(Data items)

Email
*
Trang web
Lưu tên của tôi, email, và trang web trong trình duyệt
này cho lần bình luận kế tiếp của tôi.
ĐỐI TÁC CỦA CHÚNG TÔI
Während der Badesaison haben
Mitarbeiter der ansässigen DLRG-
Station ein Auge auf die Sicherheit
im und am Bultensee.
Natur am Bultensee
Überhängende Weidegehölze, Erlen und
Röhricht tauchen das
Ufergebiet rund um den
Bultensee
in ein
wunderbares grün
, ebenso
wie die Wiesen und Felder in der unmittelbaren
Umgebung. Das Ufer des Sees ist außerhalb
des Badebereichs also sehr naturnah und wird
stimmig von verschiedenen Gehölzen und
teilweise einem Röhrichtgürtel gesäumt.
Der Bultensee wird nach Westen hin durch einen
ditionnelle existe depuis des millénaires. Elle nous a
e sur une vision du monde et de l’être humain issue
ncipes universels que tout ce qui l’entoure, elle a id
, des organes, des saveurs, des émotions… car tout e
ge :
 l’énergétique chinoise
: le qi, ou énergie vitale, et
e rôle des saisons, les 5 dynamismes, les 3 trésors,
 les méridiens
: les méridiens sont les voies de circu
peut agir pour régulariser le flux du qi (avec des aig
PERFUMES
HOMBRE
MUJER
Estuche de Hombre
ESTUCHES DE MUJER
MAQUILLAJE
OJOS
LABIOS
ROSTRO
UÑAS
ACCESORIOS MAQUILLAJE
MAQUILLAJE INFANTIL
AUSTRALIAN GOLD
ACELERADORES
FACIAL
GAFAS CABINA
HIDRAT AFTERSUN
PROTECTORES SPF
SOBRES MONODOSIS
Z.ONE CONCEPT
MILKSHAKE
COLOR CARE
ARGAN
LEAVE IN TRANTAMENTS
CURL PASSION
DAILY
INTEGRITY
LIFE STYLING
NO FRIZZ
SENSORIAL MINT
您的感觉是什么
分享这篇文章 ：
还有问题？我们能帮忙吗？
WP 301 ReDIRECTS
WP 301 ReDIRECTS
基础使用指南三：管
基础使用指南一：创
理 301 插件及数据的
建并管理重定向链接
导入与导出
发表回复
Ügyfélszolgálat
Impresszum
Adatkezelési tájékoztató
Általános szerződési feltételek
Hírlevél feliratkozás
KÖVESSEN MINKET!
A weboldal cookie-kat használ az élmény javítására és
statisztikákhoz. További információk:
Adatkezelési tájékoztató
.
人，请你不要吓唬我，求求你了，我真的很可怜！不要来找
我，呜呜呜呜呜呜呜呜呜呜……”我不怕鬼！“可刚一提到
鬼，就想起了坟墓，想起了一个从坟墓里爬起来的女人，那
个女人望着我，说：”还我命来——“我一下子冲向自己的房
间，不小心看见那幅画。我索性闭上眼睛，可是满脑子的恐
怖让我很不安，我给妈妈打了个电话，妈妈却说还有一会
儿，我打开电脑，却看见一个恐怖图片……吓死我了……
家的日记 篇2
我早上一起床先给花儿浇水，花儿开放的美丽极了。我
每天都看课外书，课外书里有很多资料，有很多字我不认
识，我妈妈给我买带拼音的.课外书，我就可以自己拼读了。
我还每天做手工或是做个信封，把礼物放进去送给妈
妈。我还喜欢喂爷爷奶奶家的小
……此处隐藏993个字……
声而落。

...

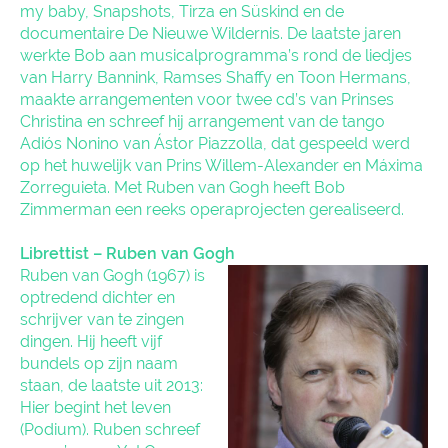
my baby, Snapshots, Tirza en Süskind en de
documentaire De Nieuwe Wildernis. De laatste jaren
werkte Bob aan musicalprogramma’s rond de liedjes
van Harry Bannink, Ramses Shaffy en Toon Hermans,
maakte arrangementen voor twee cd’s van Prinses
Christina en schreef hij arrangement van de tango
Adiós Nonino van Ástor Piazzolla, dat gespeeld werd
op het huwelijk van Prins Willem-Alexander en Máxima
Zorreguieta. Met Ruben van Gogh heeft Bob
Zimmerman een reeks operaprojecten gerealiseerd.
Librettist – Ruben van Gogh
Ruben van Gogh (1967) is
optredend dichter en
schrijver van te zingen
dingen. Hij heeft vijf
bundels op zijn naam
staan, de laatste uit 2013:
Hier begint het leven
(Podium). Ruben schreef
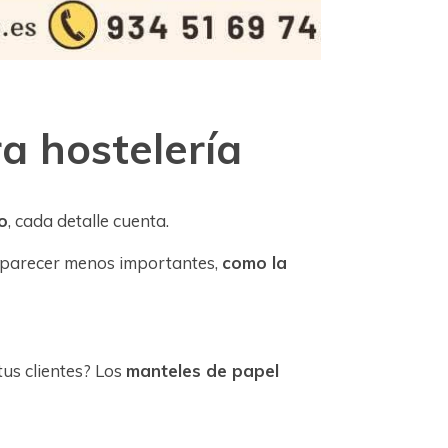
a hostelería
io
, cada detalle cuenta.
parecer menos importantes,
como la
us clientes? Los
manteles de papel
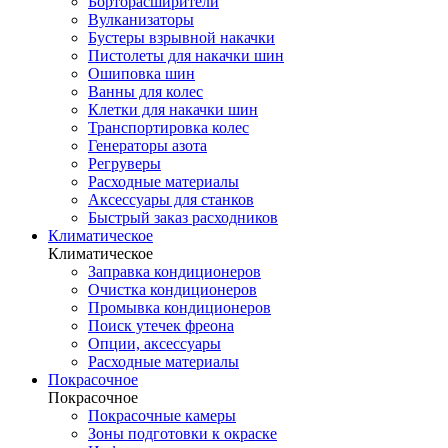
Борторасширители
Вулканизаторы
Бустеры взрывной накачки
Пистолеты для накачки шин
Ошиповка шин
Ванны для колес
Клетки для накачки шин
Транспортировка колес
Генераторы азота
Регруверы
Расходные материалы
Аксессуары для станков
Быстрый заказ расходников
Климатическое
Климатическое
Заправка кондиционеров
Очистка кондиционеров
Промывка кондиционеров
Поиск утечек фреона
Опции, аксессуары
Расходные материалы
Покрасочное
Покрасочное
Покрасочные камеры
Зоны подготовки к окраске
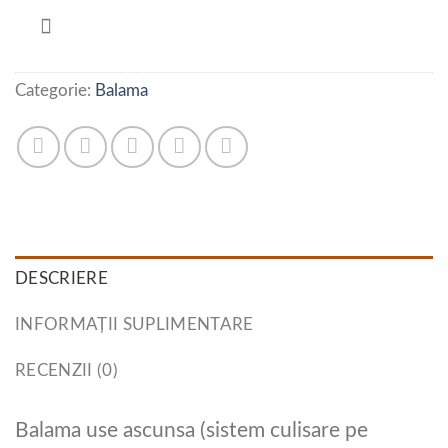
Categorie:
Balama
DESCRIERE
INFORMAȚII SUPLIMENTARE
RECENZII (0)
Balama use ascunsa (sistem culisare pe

--

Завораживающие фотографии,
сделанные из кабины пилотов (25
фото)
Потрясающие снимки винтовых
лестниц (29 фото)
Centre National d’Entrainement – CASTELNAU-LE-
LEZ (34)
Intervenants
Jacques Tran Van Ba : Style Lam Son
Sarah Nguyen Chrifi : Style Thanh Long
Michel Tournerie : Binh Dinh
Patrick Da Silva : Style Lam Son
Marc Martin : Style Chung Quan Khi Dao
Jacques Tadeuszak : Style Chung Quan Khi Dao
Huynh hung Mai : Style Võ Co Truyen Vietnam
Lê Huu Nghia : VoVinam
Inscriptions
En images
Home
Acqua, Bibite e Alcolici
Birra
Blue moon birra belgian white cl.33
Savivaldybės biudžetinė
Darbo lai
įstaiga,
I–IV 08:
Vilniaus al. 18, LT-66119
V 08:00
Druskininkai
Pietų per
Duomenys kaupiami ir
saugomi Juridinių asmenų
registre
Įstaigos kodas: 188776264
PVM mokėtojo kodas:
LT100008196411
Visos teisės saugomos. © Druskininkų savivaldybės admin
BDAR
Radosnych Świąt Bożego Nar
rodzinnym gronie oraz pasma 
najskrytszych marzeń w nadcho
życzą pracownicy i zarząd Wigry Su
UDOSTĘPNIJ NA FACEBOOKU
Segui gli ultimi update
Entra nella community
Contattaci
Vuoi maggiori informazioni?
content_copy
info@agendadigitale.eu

• Work to complete:
Reproduce exactly the lines above starting at the line containing "Adiós Nonino van" and ending at the line containing "Вулканизаторы", including both, but not the pictures.

• Response to the exercise:
Adiós Nonino van Ástor Piazzolla, dat gespeeld werd
op het huwelijk van Prins Willem-Alexander en Máxima
Zorreguieta. Met Ruben van Gogh heeft Bob
Zimmerman een reeks operaprojecten gerealiseerd.
Librettist – Ruben van Gogh
Ruben van Gogh (1967) is
optredend dichter en
schrijver van te zingen
dingen. Hij heeft vijf
bundels op zijn naam
staan, de laatste uit 2013:
Hier begint het leven
(Podium). Ruben schreef
a hostelería
io
, cada detalle cuenta.
parecer menos importantes,
como la
us clientes? Los
manteles de papel
Борторасширители
Вулканизаторы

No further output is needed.